======== SUPPLIED MATERIAL ========

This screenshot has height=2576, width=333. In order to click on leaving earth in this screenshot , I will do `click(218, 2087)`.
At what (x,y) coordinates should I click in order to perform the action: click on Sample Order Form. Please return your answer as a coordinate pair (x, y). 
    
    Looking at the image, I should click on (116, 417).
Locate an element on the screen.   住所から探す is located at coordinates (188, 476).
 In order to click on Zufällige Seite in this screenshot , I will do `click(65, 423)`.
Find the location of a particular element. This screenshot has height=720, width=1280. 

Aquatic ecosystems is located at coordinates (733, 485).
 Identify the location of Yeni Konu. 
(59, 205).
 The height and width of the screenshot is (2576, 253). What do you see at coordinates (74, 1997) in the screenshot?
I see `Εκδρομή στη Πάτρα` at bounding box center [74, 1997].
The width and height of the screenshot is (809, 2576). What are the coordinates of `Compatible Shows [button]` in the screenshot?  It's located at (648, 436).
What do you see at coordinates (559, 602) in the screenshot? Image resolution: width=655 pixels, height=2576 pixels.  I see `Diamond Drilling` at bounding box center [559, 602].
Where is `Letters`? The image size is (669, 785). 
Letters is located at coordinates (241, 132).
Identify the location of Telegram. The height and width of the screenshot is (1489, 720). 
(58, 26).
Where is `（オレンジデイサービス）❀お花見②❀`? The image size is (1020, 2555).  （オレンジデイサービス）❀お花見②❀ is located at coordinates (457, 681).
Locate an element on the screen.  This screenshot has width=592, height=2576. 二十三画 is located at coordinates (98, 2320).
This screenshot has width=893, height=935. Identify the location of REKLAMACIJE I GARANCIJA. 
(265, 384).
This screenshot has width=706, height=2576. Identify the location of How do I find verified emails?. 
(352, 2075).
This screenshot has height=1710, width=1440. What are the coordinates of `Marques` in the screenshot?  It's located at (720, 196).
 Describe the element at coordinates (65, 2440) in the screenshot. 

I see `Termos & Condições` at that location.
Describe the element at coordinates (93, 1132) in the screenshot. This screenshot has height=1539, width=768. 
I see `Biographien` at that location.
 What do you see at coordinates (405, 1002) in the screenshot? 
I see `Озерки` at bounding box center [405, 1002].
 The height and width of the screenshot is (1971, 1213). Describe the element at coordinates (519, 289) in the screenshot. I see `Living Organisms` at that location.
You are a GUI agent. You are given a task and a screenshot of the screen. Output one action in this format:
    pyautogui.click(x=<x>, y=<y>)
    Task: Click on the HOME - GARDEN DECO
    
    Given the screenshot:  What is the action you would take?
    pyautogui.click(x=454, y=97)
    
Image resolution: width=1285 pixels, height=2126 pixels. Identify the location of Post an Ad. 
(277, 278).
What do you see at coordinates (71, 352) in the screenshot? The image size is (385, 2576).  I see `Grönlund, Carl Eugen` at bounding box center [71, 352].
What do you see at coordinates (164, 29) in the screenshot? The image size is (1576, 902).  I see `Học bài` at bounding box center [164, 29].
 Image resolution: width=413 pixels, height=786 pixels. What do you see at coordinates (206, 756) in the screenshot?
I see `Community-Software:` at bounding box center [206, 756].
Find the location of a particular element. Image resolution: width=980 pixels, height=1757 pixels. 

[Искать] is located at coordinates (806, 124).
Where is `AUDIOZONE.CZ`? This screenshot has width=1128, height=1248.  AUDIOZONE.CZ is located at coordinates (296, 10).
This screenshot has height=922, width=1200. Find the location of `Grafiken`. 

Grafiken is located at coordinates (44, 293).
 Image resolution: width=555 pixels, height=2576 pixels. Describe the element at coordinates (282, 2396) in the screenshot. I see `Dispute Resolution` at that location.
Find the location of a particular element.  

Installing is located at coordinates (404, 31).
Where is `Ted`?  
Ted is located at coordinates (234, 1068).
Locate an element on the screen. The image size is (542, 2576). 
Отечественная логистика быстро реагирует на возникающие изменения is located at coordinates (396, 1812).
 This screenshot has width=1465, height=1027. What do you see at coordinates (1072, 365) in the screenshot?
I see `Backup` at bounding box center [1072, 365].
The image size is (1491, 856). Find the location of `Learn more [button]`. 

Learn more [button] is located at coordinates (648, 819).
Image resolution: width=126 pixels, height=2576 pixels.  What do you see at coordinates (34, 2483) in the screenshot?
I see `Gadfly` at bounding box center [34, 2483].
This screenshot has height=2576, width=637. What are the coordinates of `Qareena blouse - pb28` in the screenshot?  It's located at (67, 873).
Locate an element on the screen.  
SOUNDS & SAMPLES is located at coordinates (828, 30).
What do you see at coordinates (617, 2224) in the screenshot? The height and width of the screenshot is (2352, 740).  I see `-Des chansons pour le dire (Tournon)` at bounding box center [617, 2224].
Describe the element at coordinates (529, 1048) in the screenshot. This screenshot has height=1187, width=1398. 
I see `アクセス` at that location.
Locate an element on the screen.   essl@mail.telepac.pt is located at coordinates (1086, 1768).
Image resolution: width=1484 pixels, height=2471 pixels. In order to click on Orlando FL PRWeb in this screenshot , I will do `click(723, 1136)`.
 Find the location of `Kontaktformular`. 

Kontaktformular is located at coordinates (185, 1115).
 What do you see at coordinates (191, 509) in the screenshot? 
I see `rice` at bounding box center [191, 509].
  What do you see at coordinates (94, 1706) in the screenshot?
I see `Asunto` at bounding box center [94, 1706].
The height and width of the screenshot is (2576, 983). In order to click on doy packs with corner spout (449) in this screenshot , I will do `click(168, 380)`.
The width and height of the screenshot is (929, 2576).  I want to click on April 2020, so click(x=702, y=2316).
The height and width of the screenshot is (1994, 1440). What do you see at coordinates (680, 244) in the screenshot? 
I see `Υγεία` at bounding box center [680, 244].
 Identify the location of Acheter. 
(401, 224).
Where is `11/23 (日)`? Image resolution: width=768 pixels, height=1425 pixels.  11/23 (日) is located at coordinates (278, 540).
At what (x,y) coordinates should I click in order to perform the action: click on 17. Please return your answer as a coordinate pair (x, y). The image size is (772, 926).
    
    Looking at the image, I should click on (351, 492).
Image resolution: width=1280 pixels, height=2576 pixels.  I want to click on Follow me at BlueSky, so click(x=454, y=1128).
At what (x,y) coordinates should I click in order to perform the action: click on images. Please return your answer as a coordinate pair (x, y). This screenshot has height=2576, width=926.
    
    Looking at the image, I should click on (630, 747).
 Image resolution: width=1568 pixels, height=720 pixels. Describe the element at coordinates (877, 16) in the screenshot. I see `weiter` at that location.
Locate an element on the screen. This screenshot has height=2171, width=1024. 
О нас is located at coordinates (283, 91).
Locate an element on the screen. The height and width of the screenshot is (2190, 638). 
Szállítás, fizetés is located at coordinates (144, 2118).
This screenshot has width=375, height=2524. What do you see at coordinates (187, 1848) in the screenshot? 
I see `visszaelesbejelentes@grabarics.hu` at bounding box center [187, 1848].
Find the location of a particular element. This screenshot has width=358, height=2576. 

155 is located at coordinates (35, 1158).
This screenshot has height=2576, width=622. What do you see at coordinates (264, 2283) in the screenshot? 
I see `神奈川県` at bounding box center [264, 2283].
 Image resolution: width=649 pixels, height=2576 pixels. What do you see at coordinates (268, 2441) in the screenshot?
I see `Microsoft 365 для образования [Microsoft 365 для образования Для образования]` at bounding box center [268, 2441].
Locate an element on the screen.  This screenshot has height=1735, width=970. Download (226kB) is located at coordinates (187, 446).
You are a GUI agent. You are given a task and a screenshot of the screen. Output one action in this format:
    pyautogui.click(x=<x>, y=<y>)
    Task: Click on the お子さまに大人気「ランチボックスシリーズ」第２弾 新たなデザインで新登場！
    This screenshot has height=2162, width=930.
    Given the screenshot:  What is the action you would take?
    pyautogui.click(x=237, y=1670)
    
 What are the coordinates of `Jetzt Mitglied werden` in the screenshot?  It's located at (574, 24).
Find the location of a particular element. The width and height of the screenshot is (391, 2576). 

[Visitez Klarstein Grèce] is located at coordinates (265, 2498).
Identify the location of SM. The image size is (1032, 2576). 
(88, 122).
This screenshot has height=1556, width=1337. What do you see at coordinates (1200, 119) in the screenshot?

========

• [WORK ORDER] Write only the number of lines in the entries that contain the word "want".

• [RESPONSE TO THIS TASK] 2